As the phone rang he said a quick prayer: "Please, God, do not let her father answer the phone."

My, how things have changed at River Valley High School in Correctionville, where prom-goers pop the question in a variety of ways.

Some ask before dozens of spectators who gather in the parking lot. Others put their prospective date on a hunt that ends with "the question."

No, this isn't your father's -- or your mother's -- prom pitch.

Sam Briese, a senior at River Valley, was picked up by his buddies and held sideways in the school parking lot on a sunny day in January. Other pals held cardboard signs that spelled "P-R-O-M" with a question mark and an arrow pointing to Briese.

The object of his affection? Junior Gabby Todd, who was led into the lot by a friend.

"I was taking a long time getting to the parking lot that day and a friend told me to get there," Todd says. "Finally, they told me that someone had run into my car."

That got Todd hustling outside to meet her prom pitch.

"I laughed about it," she says, smiling. "And I went over to tell him, 'Yes.'"

Colton Gray, a River Valley junior, knew he couldn't simply ask sophomore Chrissa Deeds to prom or send her a text.. He had to come up with something creative. He used his connections in the automotive and baking worlds to get the mission accomplished.

Gray borrowed a sharp, big pickup from his pal, Shane Beesen, of Kingsley, Iowa. He drove it to school on Jan. 28 and hid the vehicle from Deeds. He also made -- or had help in making -- a sign that said, "Chrissa: Will You Go to Prom with Us?"

It's the first time I've seen a truck ask a girl to prom.

"My grandma, Marlis Gray, makes great sugar cookies and I know Chrissa likes them," Colton Gray adds. "So, Grandma make cookies that spelled out 'Prom.'"

The way to a date's heart, I suppose, is through four wheels and several sugar cookies.

"I walked out of school with a friend that day and there Colton was, standing in the truck with his sign," Deeds says. "I knew it was for me. I said, 'Yes.'"

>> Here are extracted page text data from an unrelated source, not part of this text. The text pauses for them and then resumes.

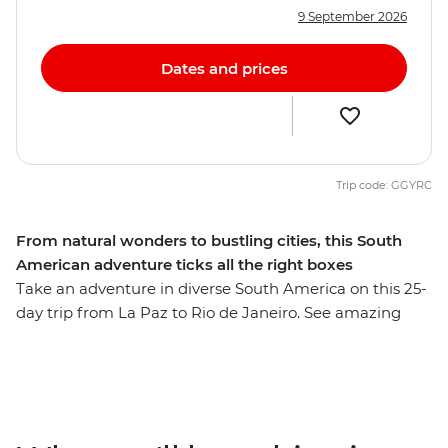
9 September 2026
Dates and prices
Trip code: GGYRC
From natural wonders to bustling cities, this South
American adventure ticks all the right boxes
Take an adventure in diverse South America on this 25-
day trip from La Paz to Rio de Janeiro. See amazing
natural wonders, walk the streets of busy cities and
meet the charming locals with a leader by your side
who knows all the best spots. Tour the city of Colonia
del Sacramento, discover why Salta is nicknamed ‘La
Linda’ (‘the beautiful’) and tick immersive Buenos Aires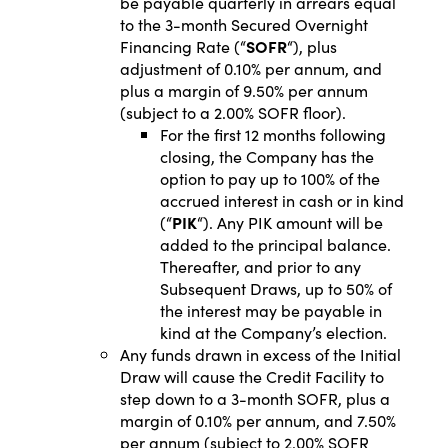
be payable quarterly in arrears equal
to the 3-month Secured Overnight
Financing Rate (“
SOFR
“), plus
adjustment of 0.10% per annum, and
plus a margin of 9.50% per annum
(subject to a 2.00% SOFR floor).
For the first 12 months following
closing, the Company has the
option to pay up to 100% of the
accrued interest in cash or in kind
(“
PIK
“). Any PIK amount will be
added to the principal balance.
Thereafter, and prior to any
Subsequent Draws, up to 50% of
the interest may be payable in
kind at the Company’s election.
Any funds drawn in excess of the Initial
Draw will cause the Credit Facility to
step down to a 3-month SOFR, plus a
margin of 0.10% per annum, and 7.50%
per annum (subject to 2.00% SOFR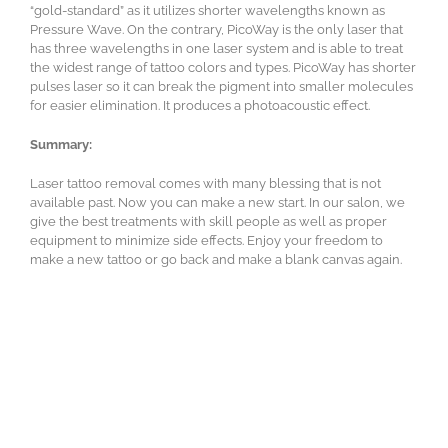
“gold-standard” as it utilizes shorter wavelengths known as
Pressure Wave. On the contrary, PicoWay is the only laser that
has three wavelengths in one laser system and is able to treat
the widest range of tattoo colors and types. PicoWay has shorter
pulses laser so it can break the pigment into smaller molecules
for easier elimination. It produces a photoacoustic effect.
Summary:
Laser tattoo removal comes with many blessing that is not
available past. Now you can make a new start. In our salon, we
give the best treatments with skill people as well as proper
equipment to minimize side effects. Enjoy your freedom to
make a new tattoo or go back and make a blank canvas again.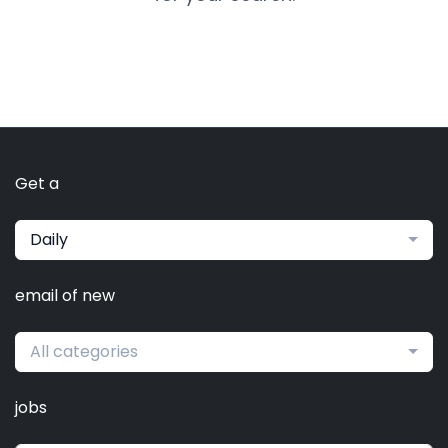
Get a
Daily
email of new
All categories
jobs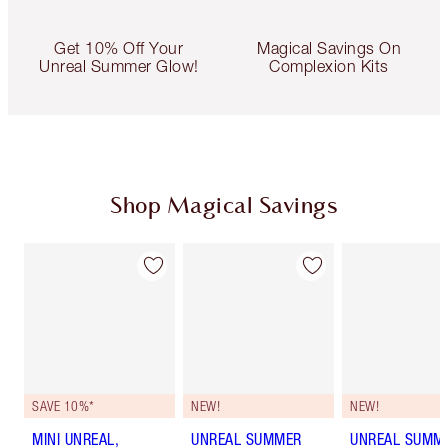
Get 10% Off Your
Magical Savings On
Unreal Summer Glow!
Complexion Kits
Shop Magical Savings
SAVE 10%*
NEW!
NEW!
MINI UNREAL,
UNREAL SUMMER
UNREAL SUMM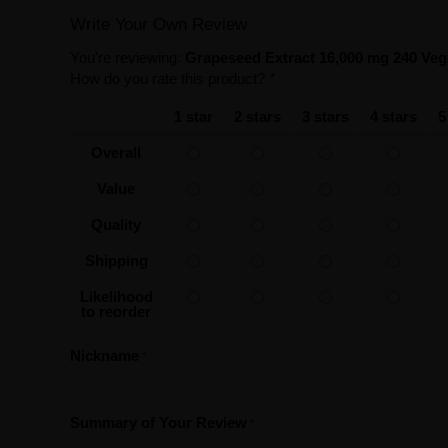
Write Your Own Review
You're reviewing:
Grapeseed Extract 16,000 mg 240 Ve
How do you rate this product?
*
1 star
2 stars
3 stars
4 stars
5
Overall
Value
Quality
Shipping
Likelihood
to reorder
Nickname
Summary of Your Review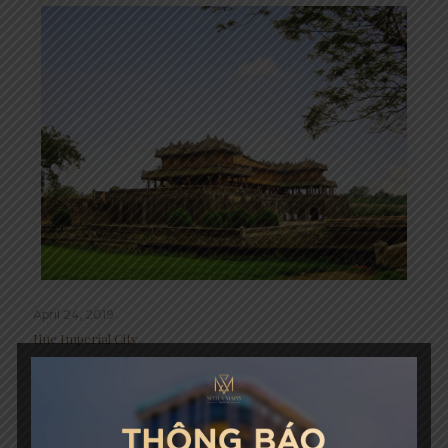
April 24, 2019
Hue Imperial City
Read more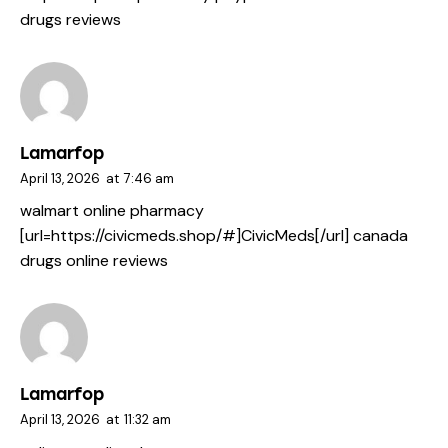
drugs reviews
Lamarfop
April 13, 2026
at
7:46 am
walmart online pharmacy
[url=https://civicmeds.shop/#]CivicMeds[/url] canada
drugs online reviews
Lamarfop
April 13, 2026
at
11:32 am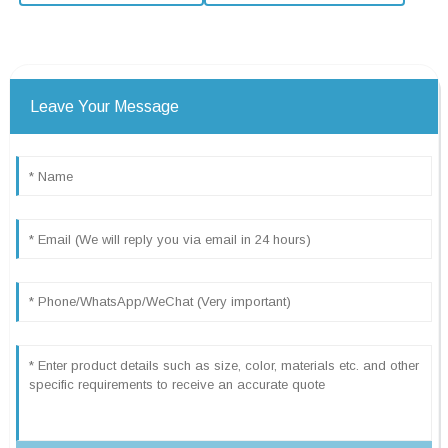
Leave Your Message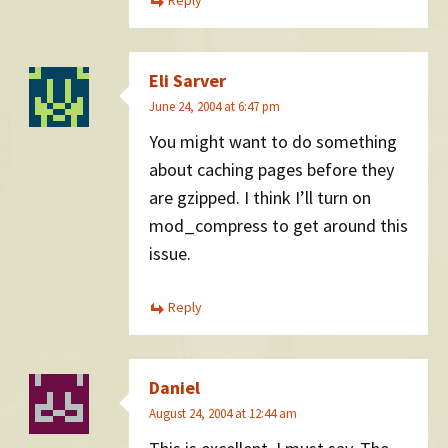
Reply
Eli Sarver
June 24, 2004 at 6:47 pm
You might want to do something
about caching pages before they
are gzipped. I think I’ll turn on
mod_compress to get around this
issue.
Reply
Daniel
August 24, 2004 at 12:44 am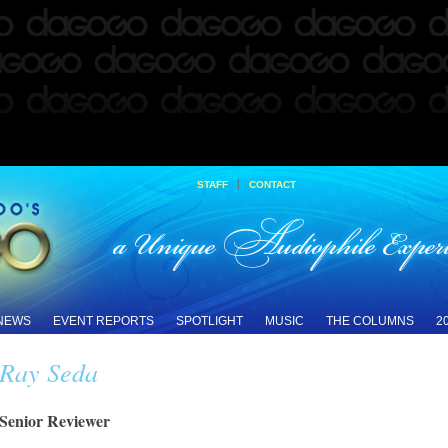
|
STAFF
CONTACT
 NEWS
EVENT REPORTS
SPOTLIGHT
MUSIC
THE COLUMNS
2
Ray Seda
Senior Reviewer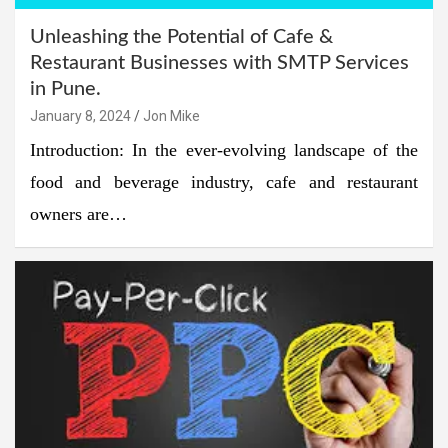
Unleashing the Potential of Cafe &
Restaurant Businesses with SMTP Services
in Pune.
January 8, 2024
Jon Mike
Introduction: In the ever-evolving landscape of the
food and beverage industry, cafe and restaurant
owners are…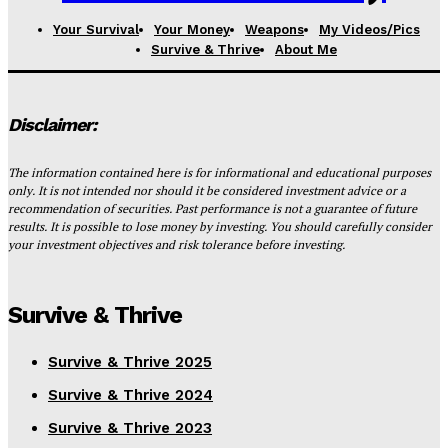
Your Survival
Your Money
Weapons
My Videos/Pics
Survive & Thrive
About Me
Disclaimer:
The information contained here is for informational and educational purposes
only. It is not intended nor should it be considered investment advice or a
recommendation of securities. Past performance is not a guarantee of future
results. It is possible to lose money by investing. You should carefully consider
your investment objectives and risk tolerance before investing.
Survive & Thrive
Survive & Thrive 2025
Survive & Thrive 2024
Survive & Thrive 2023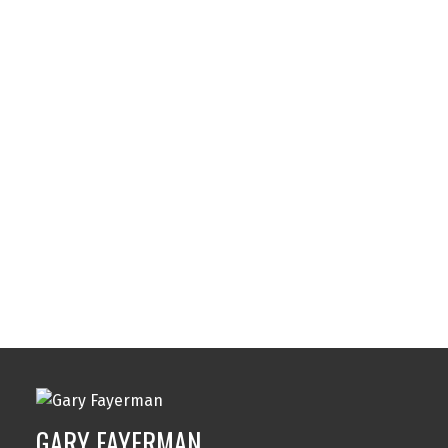
Southwood, Calgary Real Estate
Spruce Cliff, Calgary Real Estate
Strathcona Park, Calgary Real Estate
Sunalta, Calgary Real Estate
Sundance, Calgary Real Estate
Sylvan Lake, Sylvan Lake Real Estate
Tuxedo Park, Calgary Real Estate
Varsity, Calgary Real Estate
Windsor Park, Calgary Real Estate
Wolf Willow, Calgary Real Estate
Woodbine, Calgary Real Estate
Woodlands, Calgary Real Estate
GARY FAYERMAN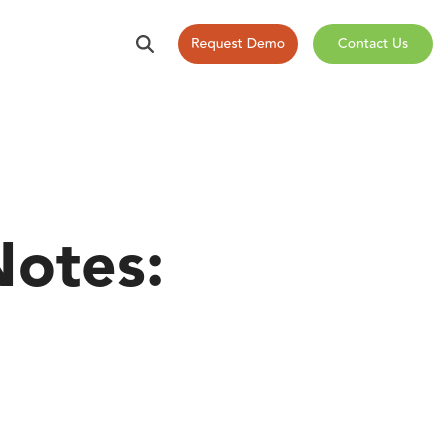
otes: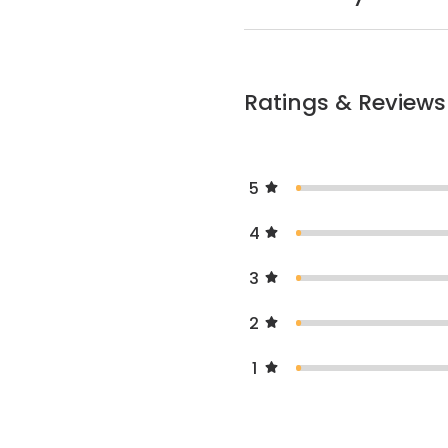
Ratings & Reviews
5
4
3
2
1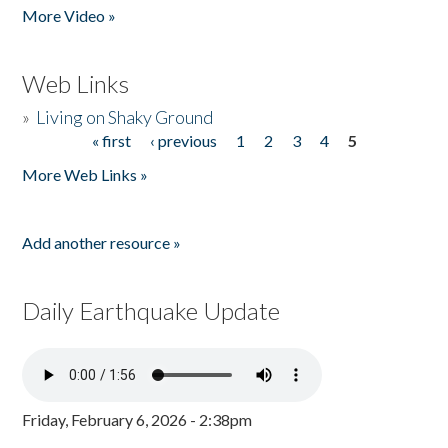
More Video »
Web Links
»
Living on Shaky Ground
« first
‹ previous
1
2
3
4
5
Pages
More Web Links »
Add another resource »
Daily Earthquake Update
Friday, February 6, 2026 - 2:38pm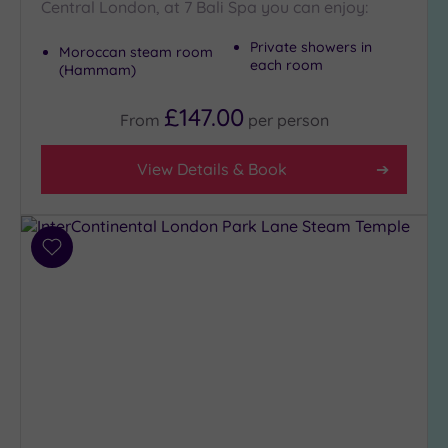
Central London, at 7 Bali Spa you can enjoy:
Private showers in
Moroccan steam room
each room
(Hammam)
£147.00
From
per
person
View Details & Book
Add
to
wishlist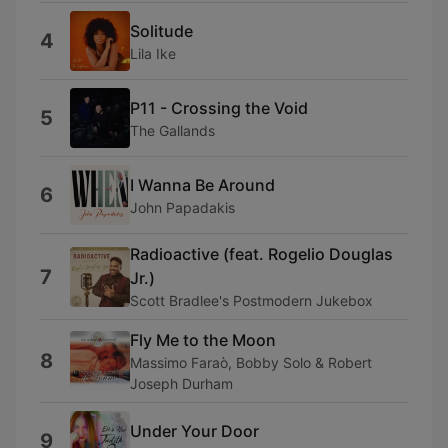
Solitude
4
Lila Ike
P11 - Crossing the Void
5
The Gallands
I Wanna Be Around
6
John Papadakis
Radioactive (feat. Rogelio Douglas
7
Jr.)
Scott Bradlee's Postmodern Jukebox
Fly Me to the Moon
8
Massimo Faraò, Bobby Solo & Robert
Joseph Durham
Under Your Door
9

Carre Stevenson, a junior at River Valley, had to ask her friend, Keith Keleher, to prom. Why? Because Keleher doesn't attend River Valley. He's a West High Wolverine.

It's a wonder Stevenson and Keleher didn't meet a wolverine on their way to this prom date proposal. Stevenson started her trail at the start of a dead-end road south of Correctionville one night. She posted a sign that read, "I've been hunting for a while..."

The next sign read, "So don't shoot me down..."

And the end of the road, in a public hunting area, Stevenson stapled the letters, "P-R-O-M" to four posts.

"And then I had him shoot his arrow through a target that said, 'Yes,'" Stevenson says.

The marksman nailed the target. He answered as Stevenson's sign directed. Bullseye.

All three couples are now making preparations for their prom at River Valley High School on April 25. Following the grand march and meal there's a dance at the school.

And then? Everyone changes clothes and boards the bus for an after-prom adventure to Worlds of Fun in Kansas City, Mo.

Apparently, the after-prom venues also have changed greatly since the days of rotary phones, bruised biceps and dads who answered.